Abaixo, detalhamos o papel de cada um dos envolvidos citados no processo:
Núcleo Político e Administrativo
- Cynthia Denize Silva Cordeiro (Sogra do prefeito): Apontada como a articuladora da aliança inicial entre a prefeitura e a facção. Advogada de Flávio de Lima Monteiro (“Fatoka”), chefe local do Comando Vermelho, Cynthia teria usado sua influência familiar para garantir a manutenção do pacto criminoso. A Justiça cita ainda uma suposta relação de confiança entre ela e o traficante Fernandinho Beira-Mar.
- Edvaldo Neto (Prefeito afastado): Suspeito de ser o fiador da continuidade do esquema ao assumir o cargo interinamente. Teria garantido a permanência da empresa Lemon na gestão e a retomada do fluxo financeiro ilícito com a facção após interrupções temporárias.
- Vitor Hugo Peixoto Castelliano (Ex-prefeito): Descrito como o articulador político original do pacto. Durante sua gestão, teriam começado as dispensas de licitação e o loteamento de cargos públicos para abrigar indicados do crime organizado em troca de convivência territorial.
- Josenilda Batista dos Santos (Secretária de Administração): Principal braço operacional interno. Segundo as provas, ela recebia currículos indicados pela facção (anotando a sigla do líder criminoso nos documentos) e agia para desclassificar concorrentes da empresa Lemon em processos licitatórios.
- Diego Carvalho Martins (Procurador-Geral do Município): Teria atuado para conferir aparência de legalidade à fraude, utilizando pareceres técnicos para endossar a desclassificação de empresas concorrentes e favorecer o grupo criminoso.
- Rougger Guerra (Ex-chefe de gabinete da Prefeitura de João Pessoa): Citado como facilitador e intermediário. Imagens de inteligência o mostram em reuniões com os donos da empresa Lemon às vésperas de decisões licitatórias estratégicas no município.
Núcleo Empresarial e Operacional
- Luciano Junior da Silva (Proprietário do Grupo Lemon): Apontado como o controlador de fato das empresas de fachada utilizadas para absorver os membros da facção e gerir a estrutura de terceirização.
- Aldecir Monteiro da Silva (Sócio da Lemon): Atuava como sócio formal, assinando contratos e aditivos para dar revestimento legal às operações do grupo.
- Rita Bernadeth Moura Medeiros (Interlocutora): Funcionava como o elo diário entre o grupo empresarial e a administração pública, alinhando as demandas operacionais do esquema.
- Claudio Fernandes Monteiro (Policial militar reformado): Motorista de Josenilda, foi designado como gestor contratual para atuar como uma “blindagem”, evitando qualquer fiscalização real sobre a execução dos acordos fraudulentos.
- Tanison da Silva Santos (Comissionado): Intermediário direto de “Fatoka” dentro da prefeitura.
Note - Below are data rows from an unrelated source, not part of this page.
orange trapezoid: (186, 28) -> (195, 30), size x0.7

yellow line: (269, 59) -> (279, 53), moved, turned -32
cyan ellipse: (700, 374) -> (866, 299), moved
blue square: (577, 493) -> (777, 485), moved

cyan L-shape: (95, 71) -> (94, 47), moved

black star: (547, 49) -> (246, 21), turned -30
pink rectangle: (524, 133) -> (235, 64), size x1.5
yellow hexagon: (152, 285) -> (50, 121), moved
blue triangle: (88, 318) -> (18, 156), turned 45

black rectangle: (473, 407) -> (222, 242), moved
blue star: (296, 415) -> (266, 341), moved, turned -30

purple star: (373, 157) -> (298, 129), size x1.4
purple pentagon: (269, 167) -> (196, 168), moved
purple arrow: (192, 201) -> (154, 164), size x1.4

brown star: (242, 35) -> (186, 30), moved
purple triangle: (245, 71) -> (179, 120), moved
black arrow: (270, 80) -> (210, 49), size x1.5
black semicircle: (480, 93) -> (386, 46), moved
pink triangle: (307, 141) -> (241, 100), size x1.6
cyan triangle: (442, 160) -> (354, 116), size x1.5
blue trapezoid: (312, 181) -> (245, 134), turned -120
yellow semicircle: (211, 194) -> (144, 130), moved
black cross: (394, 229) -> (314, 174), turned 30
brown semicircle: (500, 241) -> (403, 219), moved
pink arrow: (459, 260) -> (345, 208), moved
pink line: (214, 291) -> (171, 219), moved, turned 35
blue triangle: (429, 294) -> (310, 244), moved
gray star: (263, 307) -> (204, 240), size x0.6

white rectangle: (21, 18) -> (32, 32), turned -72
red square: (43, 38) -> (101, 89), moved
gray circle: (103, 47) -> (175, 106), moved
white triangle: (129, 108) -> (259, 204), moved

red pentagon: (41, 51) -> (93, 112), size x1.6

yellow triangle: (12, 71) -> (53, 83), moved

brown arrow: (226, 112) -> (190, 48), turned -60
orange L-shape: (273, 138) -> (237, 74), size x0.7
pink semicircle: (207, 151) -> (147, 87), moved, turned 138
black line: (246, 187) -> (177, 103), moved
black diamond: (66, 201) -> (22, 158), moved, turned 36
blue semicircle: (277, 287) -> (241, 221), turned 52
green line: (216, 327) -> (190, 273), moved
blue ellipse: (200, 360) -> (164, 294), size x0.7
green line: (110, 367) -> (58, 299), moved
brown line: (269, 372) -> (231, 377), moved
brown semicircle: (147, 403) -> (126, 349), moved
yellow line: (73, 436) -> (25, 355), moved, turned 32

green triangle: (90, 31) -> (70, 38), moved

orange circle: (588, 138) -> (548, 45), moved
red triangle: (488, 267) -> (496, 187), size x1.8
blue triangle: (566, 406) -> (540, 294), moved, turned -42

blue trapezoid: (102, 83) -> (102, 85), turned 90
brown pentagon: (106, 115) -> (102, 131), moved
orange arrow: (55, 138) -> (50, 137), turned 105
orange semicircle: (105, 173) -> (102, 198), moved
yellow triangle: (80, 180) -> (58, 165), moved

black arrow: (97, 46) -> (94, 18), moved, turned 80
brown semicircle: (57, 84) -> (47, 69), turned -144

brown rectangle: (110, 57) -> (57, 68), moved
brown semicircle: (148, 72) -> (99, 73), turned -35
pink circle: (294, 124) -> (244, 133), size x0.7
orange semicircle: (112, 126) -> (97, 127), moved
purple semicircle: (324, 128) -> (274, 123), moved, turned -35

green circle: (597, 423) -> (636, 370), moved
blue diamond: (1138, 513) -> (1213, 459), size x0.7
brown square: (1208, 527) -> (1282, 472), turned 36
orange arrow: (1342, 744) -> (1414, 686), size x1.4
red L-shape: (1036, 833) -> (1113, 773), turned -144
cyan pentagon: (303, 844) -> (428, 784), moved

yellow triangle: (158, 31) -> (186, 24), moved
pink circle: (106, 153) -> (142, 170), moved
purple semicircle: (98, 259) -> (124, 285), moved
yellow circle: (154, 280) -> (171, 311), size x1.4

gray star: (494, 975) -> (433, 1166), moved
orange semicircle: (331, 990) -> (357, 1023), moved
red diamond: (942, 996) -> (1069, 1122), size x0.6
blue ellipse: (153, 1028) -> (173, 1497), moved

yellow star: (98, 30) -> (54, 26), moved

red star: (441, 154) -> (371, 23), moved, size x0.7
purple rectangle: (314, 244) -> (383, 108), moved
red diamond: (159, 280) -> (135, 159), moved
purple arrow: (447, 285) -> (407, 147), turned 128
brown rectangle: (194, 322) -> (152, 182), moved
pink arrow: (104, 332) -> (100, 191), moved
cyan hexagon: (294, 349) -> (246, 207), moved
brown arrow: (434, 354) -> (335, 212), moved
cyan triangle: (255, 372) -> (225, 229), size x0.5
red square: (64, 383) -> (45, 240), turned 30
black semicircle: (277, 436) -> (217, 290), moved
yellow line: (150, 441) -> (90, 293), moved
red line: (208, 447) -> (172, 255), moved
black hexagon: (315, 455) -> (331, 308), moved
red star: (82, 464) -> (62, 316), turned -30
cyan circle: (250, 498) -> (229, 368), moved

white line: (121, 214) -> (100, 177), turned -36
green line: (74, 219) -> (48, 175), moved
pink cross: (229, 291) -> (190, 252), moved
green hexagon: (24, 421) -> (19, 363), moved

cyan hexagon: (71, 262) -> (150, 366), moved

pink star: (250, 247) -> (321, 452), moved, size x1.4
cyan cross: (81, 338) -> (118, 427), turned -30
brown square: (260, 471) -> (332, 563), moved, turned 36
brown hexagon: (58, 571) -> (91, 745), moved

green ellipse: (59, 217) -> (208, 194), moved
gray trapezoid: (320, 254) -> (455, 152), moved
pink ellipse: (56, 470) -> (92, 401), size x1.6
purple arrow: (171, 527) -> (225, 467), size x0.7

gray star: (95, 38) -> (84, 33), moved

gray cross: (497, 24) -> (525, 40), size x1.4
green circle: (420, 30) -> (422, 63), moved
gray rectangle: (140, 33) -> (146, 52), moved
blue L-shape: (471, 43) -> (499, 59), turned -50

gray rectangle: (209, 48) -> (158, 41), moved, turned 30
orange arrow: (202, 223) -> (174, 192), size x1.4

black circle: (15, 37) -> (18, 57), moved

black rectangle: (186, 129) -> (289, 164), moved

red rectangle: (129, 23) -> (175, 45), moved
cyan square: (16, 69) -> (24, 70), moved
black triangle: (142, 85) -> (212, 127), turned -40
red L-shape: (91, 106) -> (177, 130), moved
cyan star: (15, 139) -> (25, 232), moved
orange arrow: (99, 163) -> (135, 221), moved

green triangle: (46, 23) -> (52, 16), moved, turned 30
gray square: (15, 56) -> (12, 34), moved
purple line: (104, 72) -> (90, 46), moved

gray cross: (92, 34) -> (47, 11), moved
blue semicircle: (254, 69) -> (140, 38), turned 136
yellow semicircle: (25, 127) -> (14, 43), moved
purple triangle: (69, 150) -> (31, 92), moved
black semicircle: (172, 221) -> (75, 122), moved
Era o responsável por receber as listas de indicações da facção e articular as nomeações com os gestores municipais.
- Genilton Martins de Brito (Operador financeiro): Ligado a “Fatoka”, sua função era pulverizar os valores ilícitos por meio de diversas contas bancárias, configurando a estrutura de lavagem de capitais do grupo.
A Estrutura do Esquema
A investigação aponta que a empresa Lemon era o instrumento central do desvio. Através dela, o “consórcio” entre políticos e traficantes garantia influência territorial e blindagem institucional. Além das buscas e do afastamento do prefeito, a Justiça proibiu que os principais envolvidos frequentem as dependências da Prefeitura de Cabedelo.
Em nota, as defesas dos principais citados, como Edvaldo Neto e Rougger Guerra, negam qualquer envolvimento com facções criminosas e afirmam que a inocência será provada ao longo do processo.